3. The method according to claim 1, characterized in that, The role decomposition step, specifically the parsing process of the large language model, includes: The video script is preprocessed by segmenting it into sentences and segments, removing redundant information and invalid characters, and generating standardized text corpus. Semantic analysis of standardized text corpus is performed using a pre-trained role recognition model to identify role names, role identity attributes, and relationships between roles. Based on the frequency of a character's appearance, the importance of the scene, and the relevance to the plot, we distinguish between main characters and supporting characters, count the number of core main characters and the number of supporting characters in different scenes, and mark the distribution and appearance duration of each character in different scenes.

4. The method according to claim 3, characterized in that, The redundant information includes spaces, punctuation errors, and repeated sentences. Invalid characters include non-script-related garbled text and special symbols.

5. The method according to claim 3, characterized in that, The pre-trained role recognition model is a large language model based on the Transformer architecture. It is fine-tuned and trained using a massive script corpus and has the ability to recognize role entities, classify identities, and perform distribution statistics.

6. The method according to claim 3, characterized in that, The main characters and supporting characters are distinguished by preset thresholds for the number of appearances and the participation in the core plot. Characters whose appearance frequency is greater than or equal to the preset threshold and whose participation in the core plot scenes accounts for more than or equal to the core plot participation threshold are judged as the main characters, and the rest are classified as supporting characters.

7. The method according to claim 3, characterized in that, The scene switching identifier includes scene spatial information and time information, and the role association identifier includes role name and identity association information between roles.

8. An AI video script generation and automatic character decomposition system, characterized in that, include: Script generation module: used to construct AI-recognizable video scripts using short sentence structures, and output video scripts that use short sentences as basic conversion units. These video scripts are used to support subsequent AI model processing. Character Analysis Module: Based on a large language model, it automatically parses video scripts to extract character information, including character name, identity attributes, relationships, frequency of appearance, and distribution; it also distinguishes between main characters and supporting characters and counts the number of characters. Output module: Used to output the generated AI-recognizable video script and decomposed character information in a standardized format for use in subsequent video production processes; The storage module is used to store the generated video scripts, decomposed character information, historical processing data, and model parameters.

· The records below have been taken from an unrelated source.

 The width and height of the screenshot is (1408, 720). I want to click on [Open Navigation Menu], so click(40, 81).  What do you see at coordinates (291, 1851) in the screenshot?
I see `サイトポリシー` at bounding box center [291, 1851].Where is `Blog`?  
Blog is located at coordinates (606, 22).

9. The system according to claim 8, characterized in that, The role parsing module also includes an optimization unit, which is used to perform deduplication and error correction on the identified role information; The error correction includes correcting different roles with the same name, missing roles, and misjudging relationships.

10. The system according to claim 8, characterized in that, The script generation module allows users to manually modify and optimize the generated AI-recognizable video scripts; the output module outputs the AI-recognizable video scripts in XML and TXT formats, and outputs the character information in the form of tables and visual charts.